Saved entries
· · ·
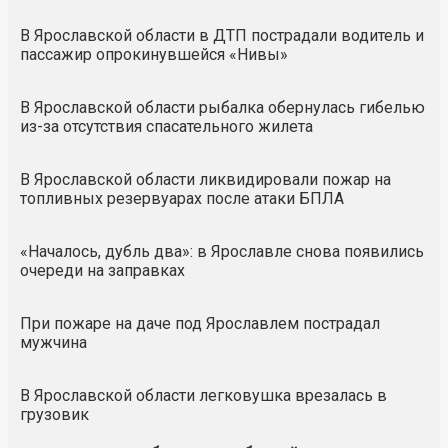
В Ярославской области в ДТП пострадали водитель и
пассажир опрокинувшейся «Нивы»
В Ярославской области рыбалка обернулась гибелью
из-за отсутствия спасательного жилета
В Ярославской области ликвидировали пожар на
топливных резервуарах после атаки БПЛА
«Началось, дубль два»: в Ярославле снова появились
очереди на заправках
При пожаре на даче под Ярославлем пострадал
мужчина
В Ярославской области легковушка врезалась в
грузовик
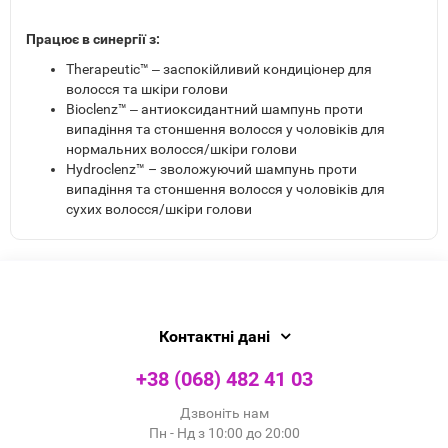
Працює в синергії з:
Therapeutic™ ‒ заспокійливий кондиціонер для
волосся та шкіри голови
Bioclenz™ ‒ антиоксидантний шампунь проти
випадіння та стоншення волосся у чоловіків для
нормальних волосся/шкіри голови
Hydroclenz™ – зволожуючий шампунь проти
випадіння та стоншення волосся у чоловіків для
сухих волосся/шкіри голови
Контактні дані
+38 (068) 482 41 03
Дзвоніть нам
Пн - Нд з 10:00 до 20:00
· · ·
[Your objective]
Return an exact copy of the data above, apart from any pictures.

[Final answer]
В Ярославской области в ДТП пострадали водитель и
пассажир опрокинувшейся «Нивы»
В Ярославской области рыбалка обернулась гибелью
из-за отсутствия спасательного жилета
В Ярославской области ликвидировали пожар на
топливных резервуарах после атаки БПЛА
«Началось, дубль два»: в Ярославле снова появились
очереди на заправках
При пожаре на даче под Ярославлем пострадал
мужчина
В Ярославской области легковушка врезалась в
грузовик
Працює в синергії з:
Therapeutic™ ‒ заспокійливий кондиціонер для
волосся та шкіри голови
Bioclenz™ ‒ антиоксидантний шампунь проти
випадіння та стоншення волосся у чоловіків для
нормальних волосся/шкіри голови
Hydroclenz™ – зволожуючий шампунь проти
випадіння та стоншення волосся у чоловіків для
сухих волосся/шкіри голови
Контактні дані
+38 (068) 482 41 03
Дзвоніть нам
Пн - Нд з 10:00 до 20:00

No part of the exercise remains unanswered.